HEW & the Universities
OLD Howard Smith, Virginia swamp fox of the House Rules Committee, was a clever tactical fighter. When Dixiecrats in 1964 unsuccessfully tried to obstruct passage of the Civil Rights bill, Smith in a fit of inspired raillery devised a perverse stratagem. He proposed an amendment to the bill, to include women as an object of federal protection in employment, by adding sex to the other criteria of race, color, national origin, and religion as illegitimate grounds for discrimination in hiring. This tactical maneuver had far-reaching effects; calculated to rouse at least some Northern masculine ire against the whole bill, it backfired by eliciting a chivalrous rather than (as we now call it) sexist response: the amendment actually passed!

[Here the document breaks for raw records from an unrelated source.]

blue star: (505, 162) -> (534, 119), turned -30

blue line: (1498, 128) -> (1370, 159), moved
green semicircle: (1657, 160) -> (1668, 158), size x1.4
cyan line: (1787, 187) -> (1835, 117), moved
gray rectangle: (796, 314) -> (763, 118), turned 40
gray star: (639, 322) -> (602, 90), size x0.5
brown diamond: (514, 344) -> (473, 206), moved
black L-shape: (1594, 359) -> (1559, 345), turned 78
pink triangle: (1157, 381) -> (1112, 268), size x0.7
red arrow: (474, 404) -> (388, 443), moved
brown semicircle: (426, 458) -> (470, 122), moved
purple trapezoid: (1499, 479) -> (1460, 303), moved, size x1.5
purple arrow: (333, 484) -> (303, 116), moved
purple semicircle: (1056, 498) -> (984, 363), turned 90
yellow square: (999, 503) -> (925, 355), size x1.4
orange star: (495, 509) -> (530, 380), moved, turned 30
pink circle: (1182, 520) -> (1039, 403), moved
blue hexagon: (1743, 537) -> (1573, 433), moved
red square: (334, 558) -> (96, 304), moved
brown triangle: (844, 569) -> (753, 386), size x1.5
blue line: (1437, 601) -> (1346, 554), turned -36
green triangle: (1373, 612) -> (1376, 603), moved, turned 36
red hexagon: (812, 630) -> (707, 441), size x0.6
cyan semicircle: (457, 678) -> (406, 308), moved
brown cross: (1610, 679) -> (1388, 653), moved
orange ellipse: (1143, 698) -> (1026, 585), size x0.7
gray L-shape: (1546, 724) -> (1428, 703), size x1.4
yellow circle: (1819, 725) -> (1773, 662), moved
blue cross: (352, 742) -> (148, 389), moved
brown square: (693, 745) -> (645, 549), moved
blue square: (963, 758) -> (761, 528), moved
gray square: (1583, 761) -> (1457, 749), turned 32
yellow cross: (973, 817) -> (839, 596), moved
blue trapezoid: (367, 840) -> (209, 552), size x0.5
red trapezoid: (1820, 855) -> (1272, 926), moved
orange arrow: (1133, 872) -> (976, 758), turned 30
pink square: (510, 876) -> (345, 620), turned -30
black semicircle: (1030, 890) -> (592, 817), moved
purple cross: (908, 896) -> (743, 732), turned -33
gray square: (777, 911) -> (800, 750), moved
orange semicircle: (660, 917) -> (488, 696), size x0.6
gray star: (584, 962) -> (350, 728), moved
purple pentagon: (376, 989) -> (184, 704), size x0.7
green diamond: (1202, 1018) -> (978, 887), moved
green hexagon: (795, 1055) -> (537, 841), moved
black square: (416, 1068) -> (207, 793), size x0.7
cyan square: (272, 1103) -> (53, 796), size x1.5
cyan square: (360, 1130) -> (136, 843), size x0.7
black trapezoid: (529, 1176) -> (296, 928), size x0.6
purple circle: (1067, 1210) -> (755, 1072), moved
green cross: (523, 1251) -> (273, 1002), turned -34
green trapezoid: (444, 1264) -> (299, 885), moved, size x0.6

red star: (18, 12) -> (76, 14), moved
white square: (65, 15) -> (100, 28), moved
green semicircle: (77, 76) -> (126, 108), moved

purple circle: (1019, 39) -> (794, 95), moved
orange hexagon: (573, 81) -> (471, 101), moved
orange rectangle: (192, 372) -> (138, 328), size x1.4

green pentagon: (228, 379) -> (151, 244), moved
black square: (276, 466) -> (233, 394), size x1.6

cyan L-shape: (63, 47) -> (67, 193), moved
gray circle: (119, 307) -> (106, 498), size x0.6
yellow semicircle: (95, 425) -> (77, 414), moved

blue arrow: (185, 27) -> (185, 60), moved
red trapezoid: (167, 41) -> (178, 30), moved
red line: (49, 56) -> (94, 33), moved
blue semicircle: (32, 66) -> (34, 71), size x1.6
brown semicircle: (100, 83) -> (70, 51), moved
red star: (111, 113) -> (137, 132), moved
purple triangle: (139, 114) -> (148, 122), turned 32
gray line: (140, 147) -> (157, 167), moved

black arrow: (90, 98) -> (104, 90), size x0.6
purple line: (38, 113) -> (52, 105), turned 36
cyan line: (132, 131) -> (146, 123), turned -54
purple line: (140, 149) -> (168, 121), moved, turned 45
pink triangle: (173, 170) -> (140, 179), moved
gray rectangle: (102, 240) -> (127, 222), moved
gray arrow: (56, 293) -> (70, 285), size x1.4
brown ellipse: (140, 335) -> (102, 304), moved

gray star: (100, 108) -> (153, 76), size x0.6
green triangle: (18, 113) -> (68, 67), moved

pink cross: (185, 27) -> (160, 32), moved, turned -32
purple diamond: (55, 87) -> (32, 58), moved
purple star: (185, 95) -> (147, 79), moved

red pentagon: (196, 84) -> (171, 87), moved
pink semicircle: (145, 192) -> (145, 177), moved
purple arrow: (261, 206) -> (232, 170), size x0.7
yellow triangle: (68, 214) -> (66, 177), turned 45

Smith, however, had greater things in mind for women’s rights. As a fall-back strategy, they would distract federal bureaucrats from the principal object of the bill, namely, to rectify employment inequities for Negroes. In this, at least in higher education, Smith’s stratagem is paying off according to expectations. The middle-range bureaucrats staffing the HEW Civil Rights office, under its Director, J. Stanley Pottinger, now scent sexism more easily than racism in the crusade to purify university hiring practices. Minority-group spokesmen grumble when this powerful feminine competitor appears, to horn in. In the dynamics of competition between race and sex for scarce places on university faculties, a new hidden crisis of higher education is brewing. As universities climb out of the rubble of campus disorders of the 1960′s, beset by harsh budgetary reverses, they now are required to redress national social injustices within their walls at their own expense. Compliance with demands from the federal government to do this would compel a stark remodeling of their criteria of recruitment, their ethos of professionalism, and their standards of excellence. Refusal to comply satisfactorily would risk their destruction.